Erlang/OTP: The Blueprint That AI Agents Need

Supervision Trees

Erlang's OTP framework introduced supervision trees — hierarchical structures where parent processes monitor and restart child processes on failure. This "let it crash" philosophy is the most important pattern that AI agent frameworks have yet to fully adopt.

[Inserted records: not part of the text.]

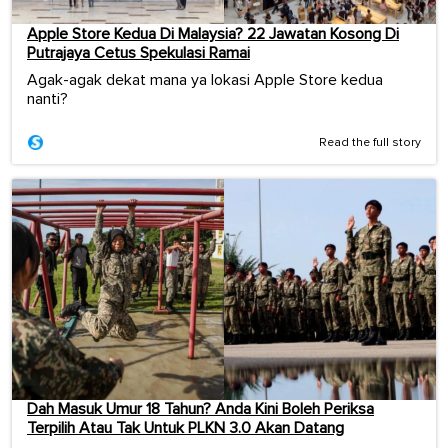
Apple Store Kedua Di Malaysia? 22 Jawatan Kosong Di
Putrajaya Cetus Spekulasi Ramai
Agak-agak dekat mana ya lokasi Apple Store kedua
nanti?
Read the full story
Dah Masuk Umur 18 Tahun? Anda Kini Boleh Periksa
Terpilih Atau Tak Untuk PLKN 3.0 Akan Datang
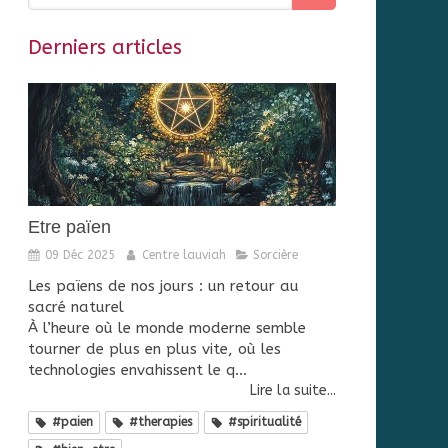
Derniers articles
Etre païen
09 Déc 2025
Centre lauviah
Sorcière
Les païens de nos jours : un retour au
sacré naturel
À l’heure où le monde moderne semble
tourner de plus en plus vite, où les
technologies envahissent le q...
Lire la suite...
#paien
#therapies
#spiritualité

                    Application Supervisor
                   /          |            \
           Agent Pool    Tool Executor    Memory Service
           Supervisor     Supervisor       Supervisor
          /    |    \        |    \            |
      Agent  Agent  Agent  Tool  Tool     State Store
        A      B      C    Exec  Exec

Supervision strategies in Erlang/OTP:

  • one_for_one: If a child crashes, restart only that child. Use when siblings are independent.
  • one_for_all: If any child crashes, restart all children. Use when siblings have interdependent state.
  • rest_for_one: If a child crashes, restart it and all children started after it. Use for sequential dependencies.

Mapping to AI agents:

Erlang ConceptAI Agent Equivalent
SupervisorOrchestrator agent
Worker processSubagent / tool executor
one_for_one restartRetry failed subagent with same task
one_for_all restartRestart entire agent group when shared context is corrupted
EscalationSubagent reports failure to orchestrator for re-planning
Max restart intensityCircuit breaker: stop retrying after N failures

The Mailbox Pattern

Every Erlang process has a mailbox — an ordered queue of incoming messages. The process selectively pattern-matches against messages, processing them one at a time. Messages that do not match remain in the mailbox for later processing.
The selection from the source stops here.